Obrigado pelo espectáculo
Dirigentes do Partido Socialista Francês**

Jean Salem*    27.Nov.08    Colaboradores

Jean Salem
Neste artigo, o amigo e colaborador de odiario.info, Jean Salem, comenta com ironia a farsa que foi a preparação do Congresso do Partido Socialista Francês. Aquilo que se passou na reunião magna dos socialistas franceses confirmou a sua reflexão.
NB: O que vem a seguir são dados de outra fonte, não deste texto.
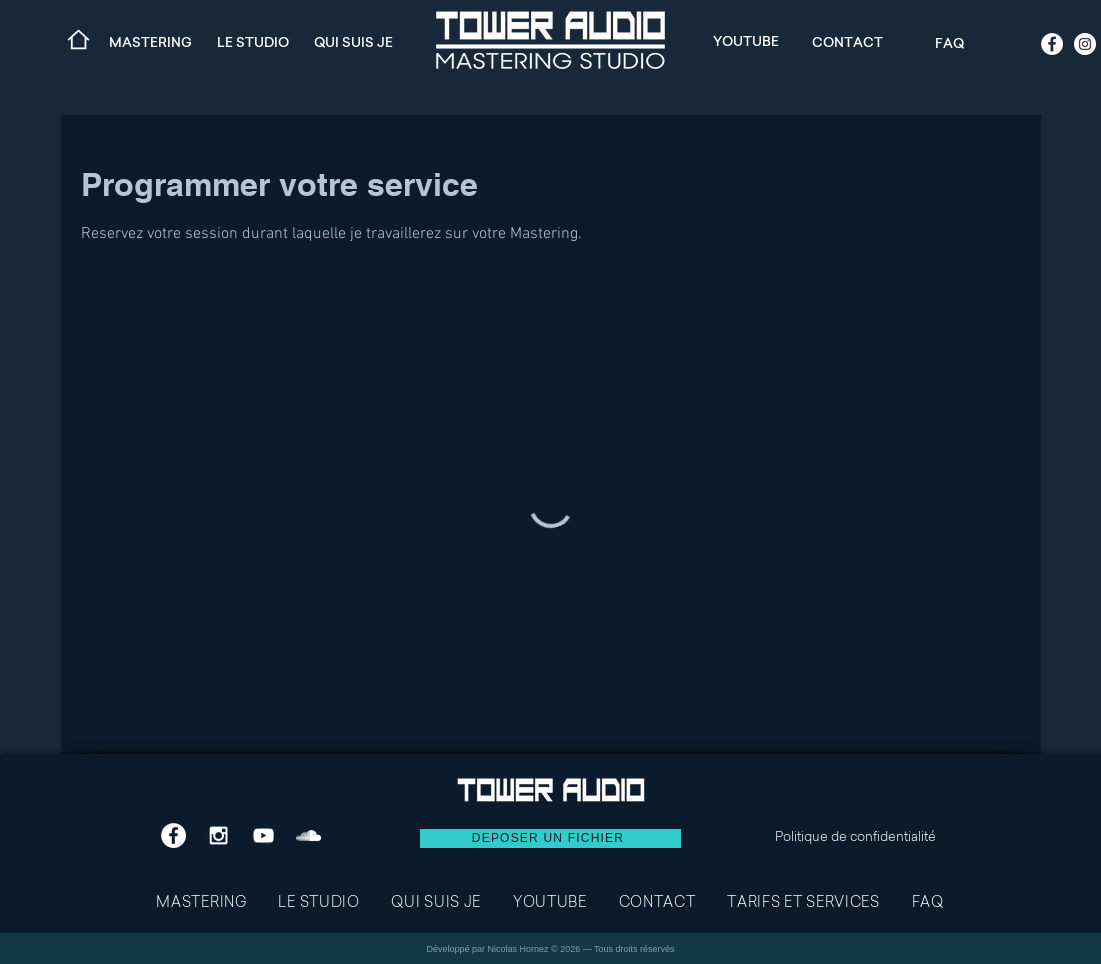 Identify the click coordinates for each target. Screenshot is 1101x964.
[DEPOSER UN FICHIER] (550, 838)
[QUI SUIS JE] (354, 42)
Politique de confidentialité (855, 837)
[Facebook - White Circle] (1052, 44)
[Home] (79, 39)
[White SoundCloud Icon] (308, 835)
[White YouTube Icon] (263, 835)
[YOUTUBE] (746, 41)
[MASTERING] (151, 42)
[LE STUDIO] (253, 42)
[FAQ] (950, 43)
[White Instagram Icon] (218, 835)
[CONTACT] (848, 42) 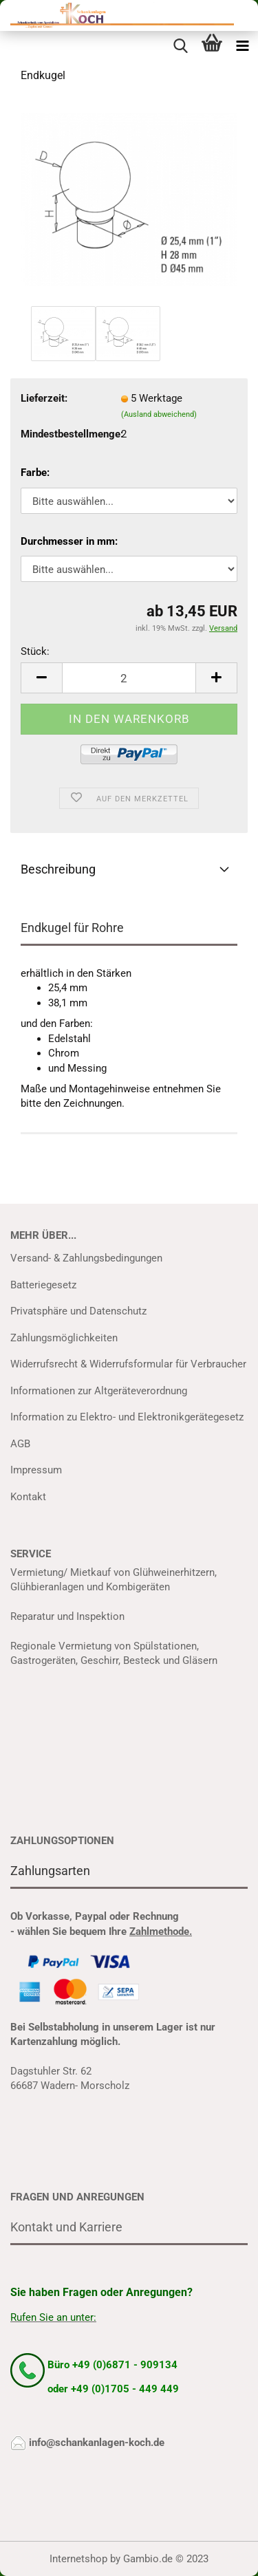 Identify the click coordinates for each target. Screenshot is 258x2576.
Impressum (36, 1470)
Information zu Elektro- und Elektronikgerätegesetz (127, 1417)
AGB (20, 1444)
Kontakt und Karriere (66, 2227)
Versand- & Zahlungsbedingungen (86, 1258)
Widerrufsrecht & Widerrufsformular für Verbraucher (128, 1364)
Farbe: (35, 472)
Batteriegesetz (43, 1285)
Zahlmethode (159, 1931)
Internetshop (78, 2559)
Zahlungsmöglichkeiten (64, 1338)
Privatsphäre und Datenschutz (78, 1311)
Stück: (35, 651)
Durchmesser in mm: (69, 541)
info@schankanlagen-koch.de (96, 2442)
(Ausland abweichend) (159, 414)
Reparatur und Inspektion (67, 1616)
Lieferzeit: (44, 398)
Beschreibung (58, 869)
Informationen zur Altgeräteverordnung (98, 1391)
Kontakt (28, 1497)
A esquerda, a real, a das lutas, a da «gente séria», que assiste, alarmada, a esta verdadeira lição das coisas, deve acender uma vela aos dirigentes do Partido Socialista Francês. Isso porque, melhor do que outros da Europa, persistem em nos oferecer o lamentável espectáculo de um clube de notáveis, especialistas em e em debates ridículos, mestres em lengalengas e combates entre «perdedores».
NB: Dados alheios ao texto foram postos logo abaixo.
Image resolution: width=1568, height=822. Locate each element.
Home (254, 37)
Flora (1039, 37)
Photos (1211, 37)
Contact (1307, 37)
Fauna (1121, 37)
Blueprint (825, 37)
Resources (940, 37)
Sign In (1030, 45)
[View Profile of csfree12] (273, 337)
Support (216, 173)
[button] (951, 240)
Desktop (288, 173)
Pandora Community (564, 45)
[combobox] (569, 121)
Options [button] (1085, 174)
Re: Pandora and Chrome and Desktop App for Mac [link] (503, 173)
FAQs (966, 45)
Obrigado a todos! Muchas gracias a todos, compañeros! Fortalecem-nos na convicção de que a verdadeiro caminho aberto à esquerda francesa há mais de vinte anos, somente pode ser seguido por uma organização digna desse nome, coerente, impermeável à corrupção e ligada ao mundo do trabalho.

Vazio

Chegamos a um ponto em que o único acontecimento que apimentou a preparação do Congresso de Reims foi a declaração de um senador socialista (Jean Luc Mélenchon), que, arriscando-se a comprometer o seu futuro, que não é mais membro do PS e vai fundar um novo partido. Televangelismo laico contra reformismos cinzentos, concursos de inquietantes declarações (a de Bertrand Delanoe contra a «esquerda da esquerda, que seria «cúmplice do terrorismo») cacofonias colocando a reforma aos 70 anos (Betrand é quase favorável, mas François Holland é quase contra) e sobre quase todos os assuntos, semi-conivências com a Presidência da Republica ou adesões desprezíveis ao campo dos vencedores (Besson, Kouchner,Strauss Kahn,etc): tudo isso provoca enjoo ou, melhor, convida a meditar sobre a total decomposição da social-democracia em fase pós-moderna.

Insondável vazio da moção Delanoe, que pretende inscrever-se, com «humilde orgulho», na história do partido (espera-se que excluam os anos 40, os anos 60 e ainda muitos outros). O único parágrafo consagrado à situação internacional explica que é necessário «avaliar bem o mundo em que vivemos»… A análise da crise financeira reduz-se a esta forte tirada: «o capitalismo, em escala mundial, descobre à sua custa as suas próprias taras». Segue-se este apelo à revolta e este programa de acção muito preciso: «A economia precisa de ser regulamentada».

Um vácuo levemente menos desesperador é o da moção Aubry, que visa sem duvida fazer-nos sonhar ao reivindicar um «reformismo ancorado na realidade actual», que assinalou a existência de «motins da fome» neste mundo em crise; e que pretende colocar na agenda, no caso de uma retomada, «um incentivo forte à negociação dos salários nas empresas». Notável! Quanto à moção de Segolène Royal e dos seus amigos, sugere na sua habitual nova língua, («promover com urgência a excelência ambiental», «desenvolver novos modelos de desenvolvimento dos nossos territórios»), mas emite simultaneamente constatações não desprovidas de inegável bom senso («o desaparecimento do “ bloco do Leste” e do “socialismo real” permitiu uma liberalização descontrolada do mercado»). Convêm ainda referir as moções C (Benoit Hamon) e F (intitulada “Utopia”) para encontrarmos vestígios de expressões de uma incomum audácia politica, como «sistema em plena deriva», ou frases tão violentas como esta: O neoliberalismo naufraga!»

Solidão

Bem vistas as coisas, o caso Mélenchon é interessante por duas razões, pelo menos. Em primeiro lugar ilumina a solidão e a evidente marginalização de um homem que, opondo-se a tudo e todos, se esforçou por acreditar que a direcção do PS se situa ainda «à esquerda». Oficializa depois o facto de que esse segmento classicamente «esquerdista» dos partidos socialistas europeus (jusos alemães, Marceau Pivert em França, trotskistas «entristas» dos anos 70, etc.) que voltava às fileiras logo que o Partido se achava em situação de gerir lealmente os negócios do capitalismo, já não tem espaço no PS francês de 2008, sequer para respirar.